Document layout analysis data:
....

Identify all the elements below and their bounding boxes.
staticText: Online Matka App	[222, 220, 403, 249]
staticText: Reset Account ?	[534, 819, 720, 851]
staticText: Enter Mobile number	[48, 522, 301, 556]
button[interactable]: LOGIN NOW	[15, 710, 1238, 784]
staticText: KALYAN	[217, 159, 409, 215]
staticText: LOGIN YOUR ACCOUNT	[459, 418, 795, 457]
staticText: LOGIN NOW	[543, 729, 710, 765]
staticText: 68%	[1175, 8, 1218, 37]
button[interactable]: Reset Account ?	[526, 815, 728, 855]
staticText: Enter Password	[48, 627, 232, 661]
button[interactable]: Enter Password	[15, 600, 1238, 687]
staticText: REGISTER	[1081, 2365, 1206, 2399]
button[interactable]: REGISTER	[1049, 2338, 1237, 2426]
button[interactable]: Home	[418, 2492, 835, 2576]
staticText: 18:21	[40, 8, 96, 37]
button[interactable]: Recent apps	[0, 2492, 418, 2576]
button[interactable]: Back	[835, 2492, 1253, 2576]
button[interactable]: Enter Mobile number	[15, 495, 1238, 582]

....

» Task goal: Look for the string "number" in the records, and copy every line where it is found.

» Solution to the problem:
staticText: Enter Mobile number	[48, 522, 301, 556]
button[interactable]: Enter Mobile number	[15, 495, 1238, 582]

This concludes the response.